### TASK OBJECTIVE
Using the entries that follow, collect the lines where the word "voornamen" appears.

+ + + +

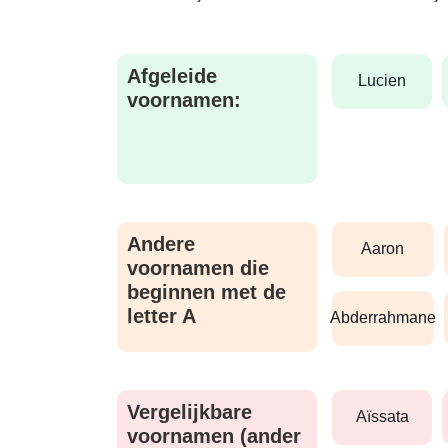
Afgeleide
lucien
voornamen:
Andere
aaron
voornamen die
beginnen met de
letter A
abderrahmane
Vergelijkbare
aïssata
voornamen (ander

+ + + +

### TASK RESPONSE
voornamen:
voornamen die
voornamen (ander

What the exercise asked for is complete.